Your map needs to do something to convert the errors to your boxed error type though, first for the lines error and then for the parse error. The Try ?-operator is perfect for this, something like:

let sum: Result<i32, Box<dyn Error>>
    = f.lines().map(|x| Ok(x?.parse::<i32>()?)).sum();
3 Likes

Thanks, I hadn’t thought about using the ‘?’ operator inside a statement like you did with “x?.parse”, and also wasn’t aware that Result implements Sum. I’ve tried your suggestion and it does solve my particular problem pretty well.

What if Result didn’t implement Sum?

I’ve also tried extending the example by adding a lambda that adds 1 to each int before the sum op. The best solution I’ve come up with is:

    let sum: Result<i32, Box<dyn Error>> = f
        .lines()
        .map(|x| Ok(x?.parse::<i32>()?))
        .map(|x: Result<i32, Box<dyn Error>>| Ok(x? + 1))
        .sum();

I could not make it work without explicitly stating the type of the parameter ‘x’ in the second lambda. I guess for me, the readability of the iterator solution above is starting to become worse than for an equivalent solution based on a traditional for loop. Any ideas on how to make the iterator version less verbose?

Also, in an iterator chain like above, is there a way to “escape” from wrapping everything in Results once the operations performed can no longer fail (i.e after the parse step in my case)?

The difficult thing is that every ? may change the error type. You can use the map function on Result in the second map to make that one not change the error type, e.g.

let sum: Result<i32, Box<dyn Error>> = f
    .lines()
    .map(|x| Ok(x?.parse::<i32>()?))
    .map(|res| res.map(|x| x+1))
    .sum();

If Result didn’t implement Sum, you wouldn’t be able to do the short-circuiting without a for loop or something.

1 Like

Without Sum, you could do a short-circuiting accumulation with try_fold instead.

1 Like

Thanks @alice, using map on Result makes the iterator version nicer…

I’m probably biased from decades of procedural/OO programming, but I still think I find the regular for loop version more readable though:

    let mut sum = 0;
    for line in f.lines() {
        let x = line?.parse::<i32>()?;
        sum += x + 1;
    }

I just wish there was a way to avoid having to declare the sum variable mutable, but not sure how that would make sense…

@cuviper, I’ve tried to implement the sum operation using try_fold but I haven’t managed to make it work… would you mind posting how you would do it?

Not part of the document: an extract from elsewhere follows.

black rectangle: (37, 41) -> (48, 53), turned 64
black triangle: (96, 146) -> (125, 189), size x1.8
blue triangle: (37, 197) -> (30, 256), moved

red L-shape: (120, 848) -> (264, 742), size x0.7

let sum: Result<i32, Box<dyn Error>> = f
    .lines()
    .try_fold(0, |acc, line| Ok(acc + line?.parse::<i32>()?));

or spelled out a bit more:

let sum: Result<i32, Box<dyn Error>> = f
    .lines()
    .try_fold(0, |acc, line_result| {
        let line = line_result?;
        let x = line.parse::<i32>()?;
        Ok(acc + x)
    });
2 Likes

Great, thanks!

Btw, I tried and failed doing it this way:

let sum: Result<i32, Box<dyn Error>> = f
        .lines()
        .map(|x| Ok(x?.parse::<i32>()?))
        .map(|res| res.map(|x| x + 1))
        .try_fold(0i32, |a, x| Ok(a + x?));

Out of curiosity, do you experienced rust programmers find the for loop version or the iterator version more readable / preferable?

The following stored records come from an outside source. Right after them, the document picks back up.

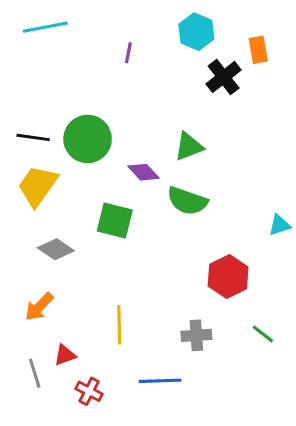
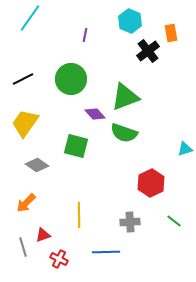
cyan line: (45, 27) -> (30, 18), turned -44
black line: (33, 137) -> (23, 79), moved, turned -35
green circle: (88, 139) -> (71, 79), moved
green triangle: (189, 147) -> (125, 97), size x1.4

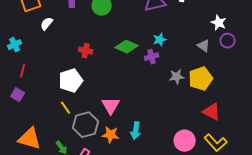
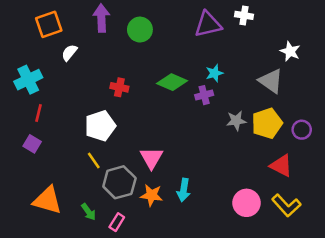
purple circle: (228, 41) -> (302, 130), moved
cyan cross: (15, 45) -> (28, 80), size x1.5
gray triangle: (204, 46) -> (271, 81), size x1.5

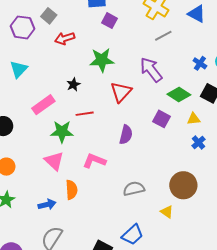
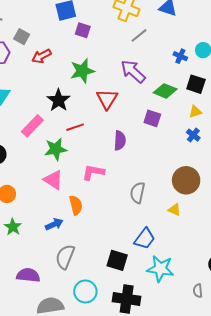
black star: (73, 84) -> (59, 100), size x1.6
yellow triangle: (194, 119) -> (195, 112), moved
gray semicircle: (134, 189) -> (138, 193), turned -55

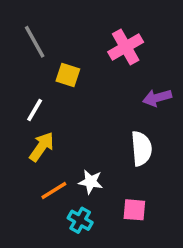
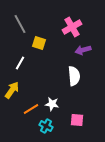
purple arrow: (157, 98) -> (83, 50), moved
yellow arrow: (42, 147) -> (12, 90), moved
white semicircle: (141, 149) -> (74, 76), moved

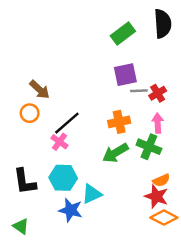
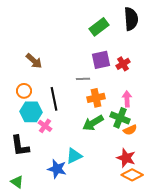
brown arrow: (40, 90) -> (34, 61), moved
gray line: (139, 91) -> (83, 79), moved
red cross: (158, 93) -> (123, 64), moved
black line: (67, 123) -> (54, 99), turned -60
pink cross: (59, 142) -> (45, 126), moved
cyan hexagon: (63, 178) -> (31, 112), moved
orange semicircle: (161, 180) -> (130, 130), moved

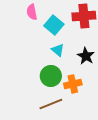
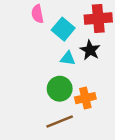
cyan triangle: (58, 50) -> (68, 58), turned -32
black star: (86, 56) -> (90, 50), moved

I suspect that most experienced Rustaceans prefer the iterator version because, in general, the compiler can elide more bounds checks with the iterator version, and thus generate smaller, faster safe code.

   |
   |         .map(|res| res.map(|x| x + 1))
   |               ^^^ consider giving this closure parameter a type

Right, so like @alice mentioned before, each ? can change the error type using From. So rust knows that your first map will return some error type, and the try_fold will return some (potentially different) error type. Type inference for the latter is constrained by the type of let sum: ..., but it doesn’t know what to use for the intermediate errors from the first map.

You can specify the intermediate type in (at least) two ways:

    let sum: Result<i32, Box<dyn Error>> = f
        .lines()
        .map(|x| -> Result<i32, Box<dyn Error>> { Ok(x?.parse::<i32>()?) })
        .map(|res| res.map(|x| x + 1))
        .try_fold(0i32, |a, x| Ok(a + x?));
    let sum: Result<i32, Box<dyn Error>> = f
        .lines()
        .map(|x| Ok(x?.parse::<i32>()?))
        .map(|res: Result<i32, Box<dyn Error>>| res.map(|x| x + 1))
        .try_fold(0i32, |a, x| Ok(a + x?));

Or you can avoid changing the error type in try_fold, so the type is passed directly through.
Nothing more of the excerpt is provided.